(Recorded data)
────
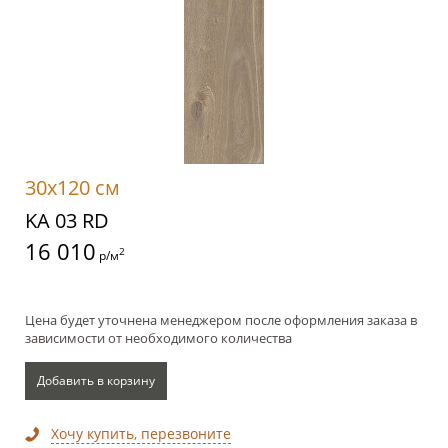
30x120 см
KA 03 RD
16 010
2
р/м
Цена будет уточнена менеджером после оформления заказа в
зависимости от необходимого количества
Добавить в корзину
Хочу купить, перезвоните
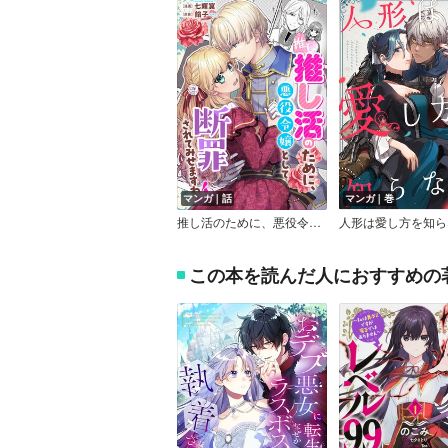
マンガ｜話
マンガ｜巻
推し活のために、悪役令嬢として断罪されてみせますわ！？
人形は愛し方を知ら
この本を読んだ人におすすめの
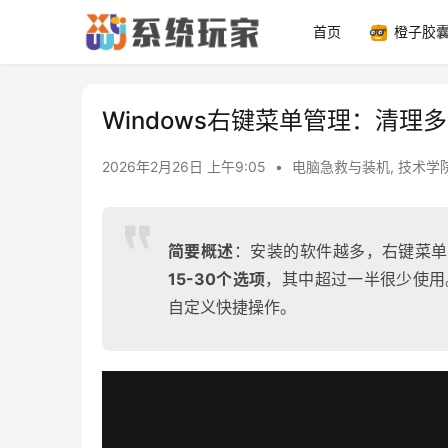
首页
橙子胶
Windows右键菜单管理：清理
2026年2月26日 上午9:05
•
电脑急救与装机
,
技术学
简要概述
：安装的软件越多，右键菜单
15-30个选项
，其中超过一半很少使用
自定义快捷操作。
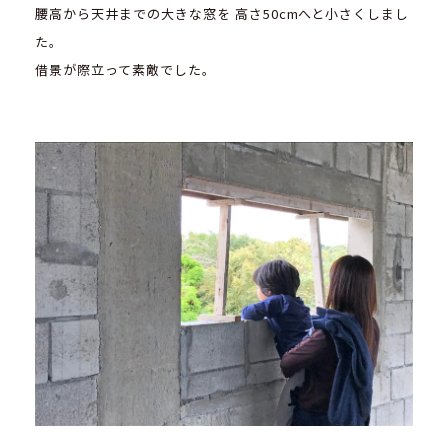
腰高から天井までの大きな窓を 高さ50cmへと小さくしまし
た。
借景が際立って素敵でした。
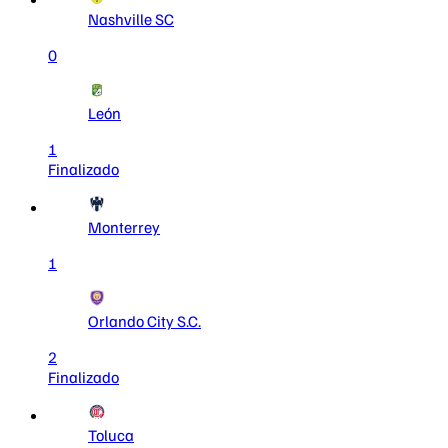
Nashville SC
0
León
1
Finalizado
Monterrey
1
Orlando City S.C.
2
Finalizado
Toluca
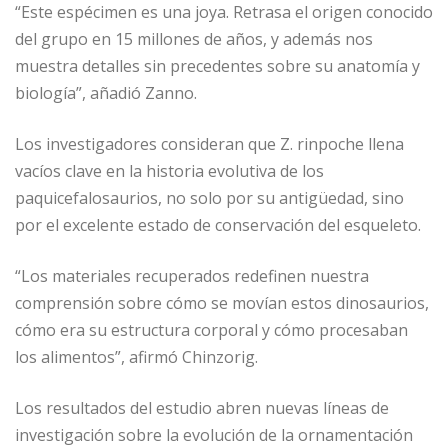
“Este espécimen es una joya. Retrasa el origen conocido
del grupo en 15 millones de años, y además nos
muestra detalles sin precedentes sobre su anatomía y
biología”, añadió Zanno.
Los investigadores consideran que Z. rinpoche llena
vacíos clave en la historia evolutiva de los
paquicefalosaurios, no solo por su antigüedad, sino
por el excelente estado de conservación del esqueleto.
“Los materiales recuperados redefinen nuestra
comprensión sobre cómo se movían estos dinosaurios,
cómo era su estructura corporal y cómo procesaban
los alimentos”, afirmó Chinzorig.
Los resultados del estudio abren nuevas líneas de
investigación sobre la evolución de la ornamentación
────
● **Assignment**: Output every record above word for word, omitting any pictures they contain.

● **Problem solution**:
30x120 см
KA 03 RD
16 010
2
р/м
Цена будет уточнена менеджером после оформления заказа в
зависимости от необходимого количества
Добавить в корзину
Хочу купить, перезвоните
マンガ｜話
マンガ｜巻
推し活のために、悪役令嬢として断罪されてみせますわ！？
人形は愛し方を知ら
この本を読んだ人におすすめの
首页
橙子胶
Windows右键菜单管理：清理
2026年2月26日 上午9:05
•
电脑急救与装机
,
技术学
简要概述
：安装的软件越多，右键菜单
15-30个选项
，其中超过一半很少使用
自定义快捷操作。
腰高から天井までの大きな窓を 高さ50cmへと小さくしまし
た。
借景が際立って素敵でした。
Nashville SC
0
León
1
Finalizado
Monterrey
1
Orlando City S.C.
2
Finalizado
Toluca
“Este espécimen es una joya. Retrasa el origen conocido
del grupo en 15 millones de años, y además nos
muestra detalles sin precedentes sobre su anatomía y
biología”, añadió Zanno.
Los investigadores consideran que Z. rinpoche llena
vacíos clave en la historia evolutiva de los
paquicefalosaurios, no solo por su antigüedad, sino
por el excelente estado de conservación del esqueleto.
“Los materiales recuperados redefinen nuestra
comprensión sobre cómo se movían estos dinosaurios,
cómo era su estructura corporal y cómo procesaban
los alimentos”, afirmó Chinzorig.
Los resultados del estudio abren nuevas líneas de
investigación sobre la evolución de la ornamentación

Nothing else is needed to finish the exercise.